Further, if our partners, including suppliers, fail to obtain required import, export, or re-export licenses or permits, we may also be harmed, become the subject of government investigations or penalties, and incur reputational harm. Changes in our solution or changes in export and import regulations may create delays in the introduction of our solution in international markets, prevent our customers with international operations from deploying our solution globally or, in some cases, prevent the export or import of our solution to certain countries, governments, or persons altogether.

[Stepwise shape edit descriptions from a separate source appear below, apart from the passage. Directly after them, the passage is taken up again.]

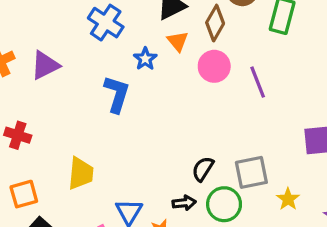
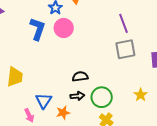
pink circle: (214, 66) -> (64, 28), moved
black semicircle: (203, 169) -> (80, 76), moved, turned 49
gray square: (251, 172) -> (125, 49), moved

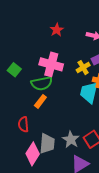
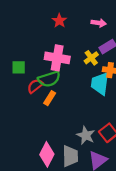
green square: (14, 70) -> (19, 67), turned -32
red semicircle: (23, 124) -> (35, 86), moved, turned 63
gray trapezoid: (47, 144) -> (70, 156), moved

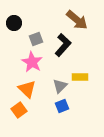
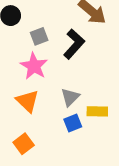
yellow rectangle: (80, 77) -> (97, 111), moved
orange square: (19, 110) -> (24, 144), moved

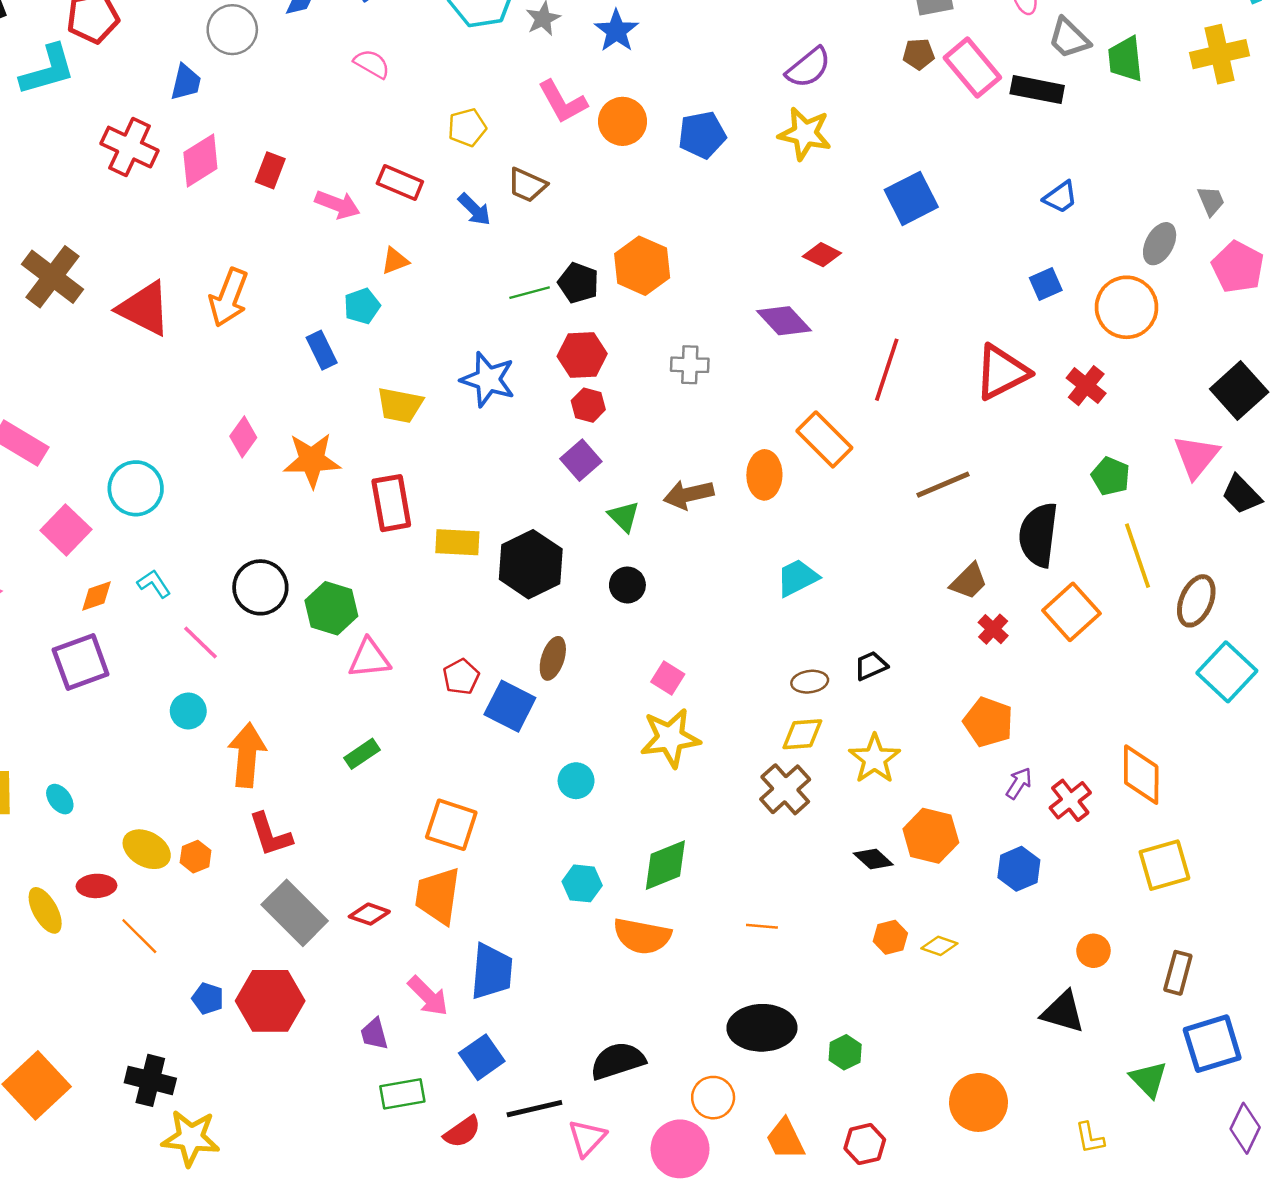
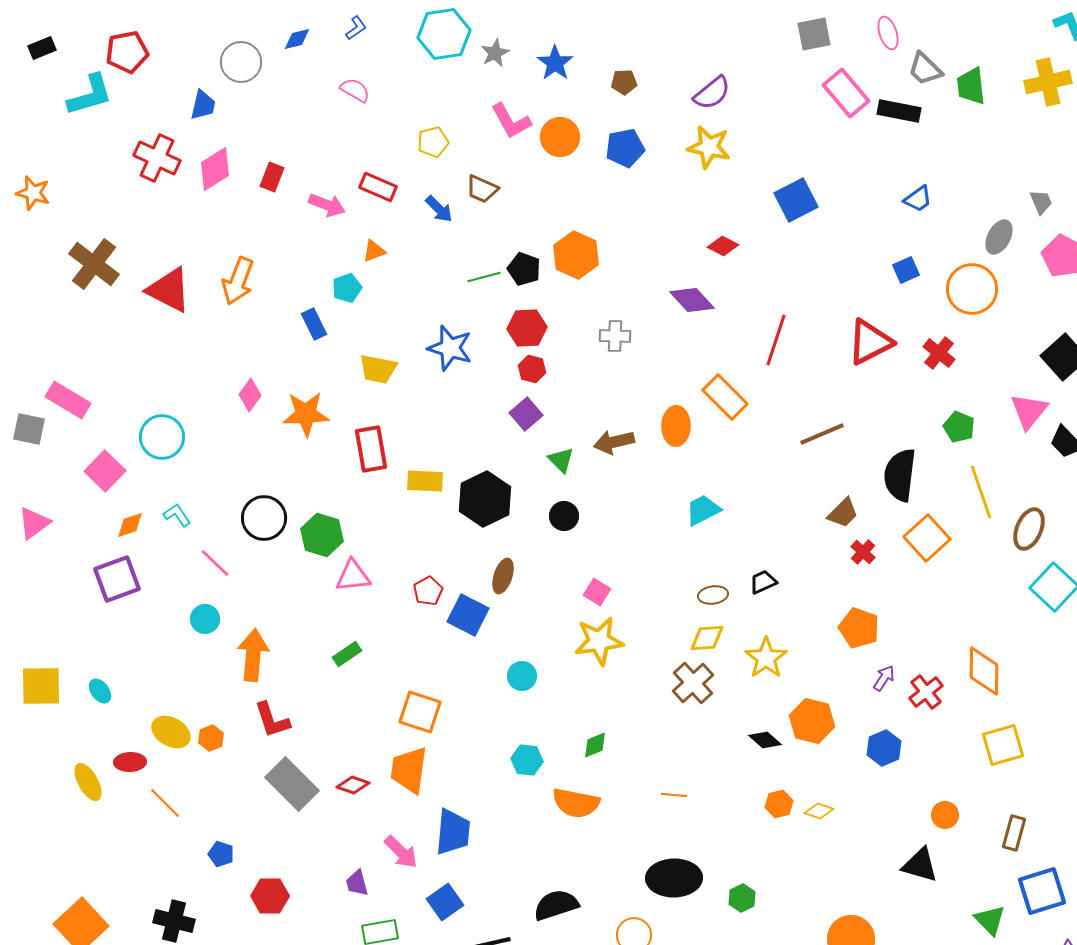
brown pentagon: (919, 54) -> (624, 82), moved
green diamond: (665, 865) -> (595, 745), size x0.6
red hexagon: (270, 1001) -> (270, 896), moved, size x0.7

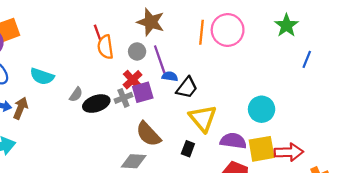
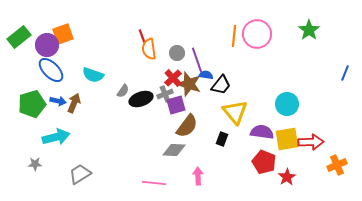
brown star: (151, 22) -> (189, 84), moved
blue line: (307, 59) -> (345, 73), moved
purple square: (143, 92) -> (176, 105), moved
brown semicircle: (148, 134) -> (187, 126), turned -100

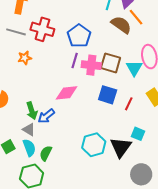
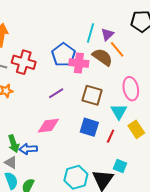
blue pentagon: (79, 36) -> (64, 55), moved
purple line: (75, 61) -> (56, 93), turned 42
pink cross: (91, 65) -> (79, 63), moved
cyan triangle: (134, 68) -> (119, 112), moved
blue arrow: (46, 116) -> (28, 149), turned 36

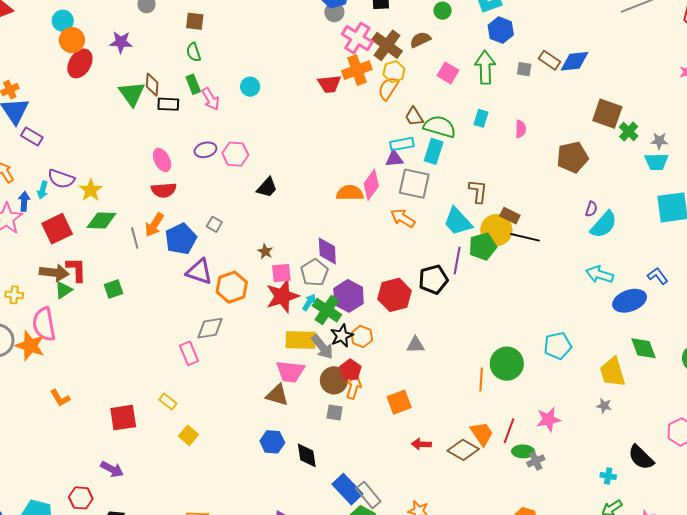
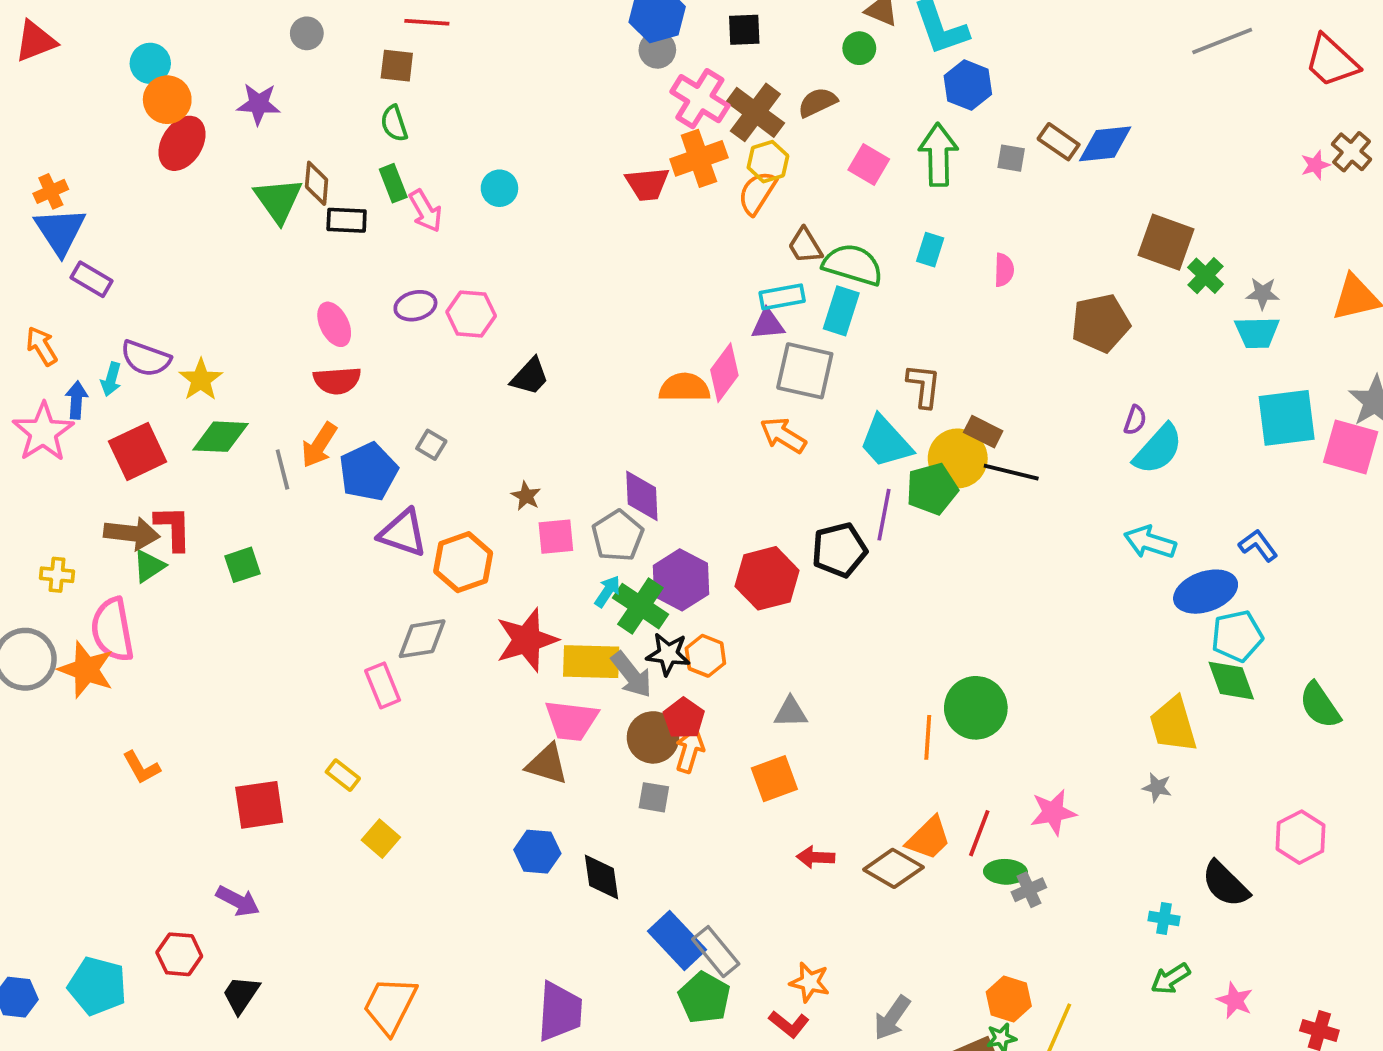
red star: (282, 296) -> (527, 640), moved
black star: (342, 336) -> (668, 654), turned 30
gray triangle: (415, 345) -> (791, 712), moved
cyan pentagon: (558, 346) -> (1237, 636), moved
orange trapezoid: (482, 434) -> (929, 838), turned 80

Any change in export or import laws or regulations, economic sanctions, or related legislation, shift in the enforcement or scope of existing laws and regulations, or change in the countries, governments, persons, or technologies targeted by such laws and regulations, could result in decreased use of our solution by, or in our decreased ability to export or sell our solution to, existing or potential customers with international operations. Any decreased use of our solution or limitation on our ability to export or sell our solution would likely harm our business, financial condition, and operating results.
Our ability to use our net operating losses to offset future taxable income may be subject to certain limitations which could subject our business to increased tax liability.
Under the Tax Cuts and Jobs Act (Tax Reform Act), although the treatment of tax losses generated in taxable years ending on or before December 31, 2017 has generally not changed, tax losses generated in taxable years beginning after December 31, 2017 may be utilized to offset no more than 80% of taxable income annually. This change may require us to pay more federal income taxes in future years than we would have had to pay under pre-existing law. In addition, the Tax Reform Act's new "base erosion and anti-abuse tax" or "BEAT" may require us to pay additional federal income taxes even in years when we are not profitable.
The applicability of sales, use and other tax laws or regulations on our business is uncertain. Adverse tax laws or regulations could be enacted or existing laws could be applied to us or our customers, which could subject us to additional tax liability and related interest and penalties, increase the costs of our services and adversely impact our business.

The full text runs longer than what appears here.